The FBI Thrillers Collection Books 1-5 - Catherine Coulter [46]
“That sounds right to me.” He sighed. “What we’ve got is a killer loose, Quinlan, and I’m so stuck I don’t know what to do.
“My men and I have been questioning every damned person in this beautiful little town, and just like with Laura Strather, no one knows a damned thing. I still can’t buy it that one of the local folk is involved in this.”
“One of them is, David, no way around it.”
“You want me to take plaster casts of those footprints?”
“No, don’t bother. But take a look, one impression goes deeper than the other. You ever see anything like that?”
David was down on his hands and knees, studying the footprints. He measured the depth with his pinky finger, just as Quinlan had done. “Strange,” he said. “I don’t have a clue.”
“I was thinking the guy had a limp, but it wouldn’t look like that if he did. There’d be more of a rolling to one side, but there’s not.”
“You got me, Quinlan.” David stood up and looked toward the ocean. “It’s going to be a beautiful day. I used to bring my kids here at least twice a week for the World’s Greatest Ice Cream. I haven’t wanted them to get near The Cove since that first murder.”
And, Quinlan knew, besides that killer, there was another man here who was out to make Sally believe she was crazy. It had to be her husband, Scott Brainerd.
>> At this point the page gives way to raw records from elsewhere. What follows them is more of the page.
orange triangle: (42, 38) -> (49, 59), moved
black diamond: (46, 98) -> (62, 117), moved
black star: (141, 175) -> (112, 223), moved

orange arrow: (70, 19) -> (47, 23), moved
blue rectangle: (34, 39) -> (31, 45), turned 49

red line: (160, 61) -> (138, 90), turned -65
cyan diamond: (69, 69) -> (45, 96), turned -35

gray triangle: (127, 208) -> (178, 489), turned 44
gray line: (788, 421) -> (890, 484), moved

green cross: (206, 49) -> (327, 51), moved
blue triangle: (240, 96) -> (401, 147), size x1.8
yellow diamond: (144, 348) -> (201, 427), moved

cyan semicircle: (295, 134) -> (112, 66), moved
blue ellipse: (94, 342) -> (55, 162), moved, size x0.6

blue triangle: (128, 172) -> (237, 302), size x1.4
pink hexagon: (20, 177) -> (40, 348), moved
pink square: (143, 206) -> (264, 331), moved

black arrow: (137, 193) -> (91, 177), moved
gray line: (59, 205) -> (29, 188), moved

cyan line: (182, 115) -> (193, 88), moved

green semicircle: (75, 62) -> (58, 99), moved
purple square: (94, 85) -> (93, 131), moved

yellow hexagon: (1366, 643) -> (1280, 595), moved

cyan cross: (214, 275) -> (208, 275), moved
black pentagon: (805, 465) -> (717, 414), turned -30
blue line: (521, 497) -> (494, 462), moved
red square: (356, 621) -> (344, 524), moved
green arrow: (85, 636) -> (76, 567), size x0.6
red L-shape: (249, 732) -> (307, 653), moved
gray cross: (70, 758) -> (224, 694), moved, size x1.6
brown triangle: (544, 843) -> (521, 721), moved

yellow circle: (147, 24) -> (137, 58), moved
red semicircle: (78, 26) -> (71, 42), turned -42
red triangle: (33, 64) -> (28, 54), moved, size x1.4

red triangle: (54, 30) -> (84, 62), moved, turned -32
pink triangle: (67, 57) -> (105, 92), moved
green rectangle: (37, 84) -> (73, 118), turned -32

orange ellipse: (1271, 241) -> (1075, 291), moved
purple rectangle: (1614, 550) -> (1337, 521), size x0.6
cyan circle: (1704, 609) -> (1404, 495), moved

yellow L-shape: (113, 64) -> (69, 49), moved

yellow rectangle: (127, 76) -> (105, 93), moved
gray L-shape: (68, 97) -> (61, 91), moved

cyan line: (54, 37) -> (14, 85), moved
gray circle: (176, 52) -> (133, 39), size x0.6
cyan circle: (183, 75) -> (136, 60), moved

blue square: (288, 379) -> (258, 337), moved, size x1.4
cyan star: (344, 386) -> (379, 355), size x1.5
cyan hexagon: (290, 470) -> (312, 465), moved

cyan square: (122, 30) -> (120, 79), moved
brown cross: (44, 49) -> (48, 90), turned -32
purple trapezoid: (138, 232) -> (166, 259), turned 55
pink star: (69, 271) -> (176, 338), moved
He dusted his hands off on his dark-brown corduroy pants. “Oh, David, which one got to you first?”
“What?”
“Which of your daughters got her arms around your neck first?”
David laughed. “The littlest one. She climbed right up my leg like a monkey. Her name’s Deirdre.”
James left David Mountebank and returned to Thelma’s Bed and Breakfast.
When he opened the door to his tower room, Sally was standing in the doorway of the bathroom. Her hair was wet and plastered to her head, strands falling to her shoulders. She had a towel in her left hand. She stared at him.
She was stark naked.
She was so damned thin and so damned perfect, and he realized it in just the split second before she pulled the towel in front of herself.
“Where did you go?” she asked, still not moving, just standing there, wet and thin and perfect, and covered with a white towel.
“He wears an eleven-and-a-half shoe.”
She tightened the towel, rolling it over above her breasts. She just stared at him.
“The man pretending to be your father,” he said, watching her closely.
“You found him?”
“Not yet, but I found his footprints beneath your bedroom window and the indentations of the ladder feet. Yeah, our man was there. What size shoe does your husband wear, Sally?”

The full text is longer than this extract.